Restate each entry below exactly; pictures stay out of the copy.
====== SOURCE MATERIAL
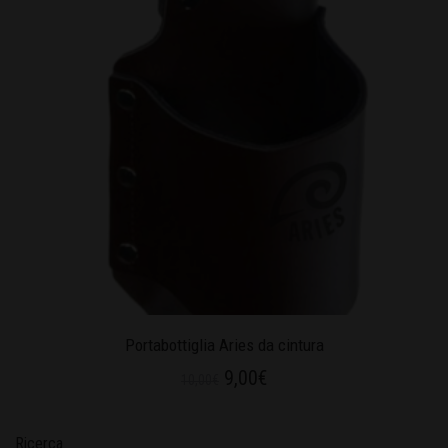
Portabottiglia Aries da cintura
9,00
€
10,00
€
Ricerca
============
• EXERCISE OUTPUT:
Portabottiglia Aries da cintura
9,00
€
10,00
€
Ricerca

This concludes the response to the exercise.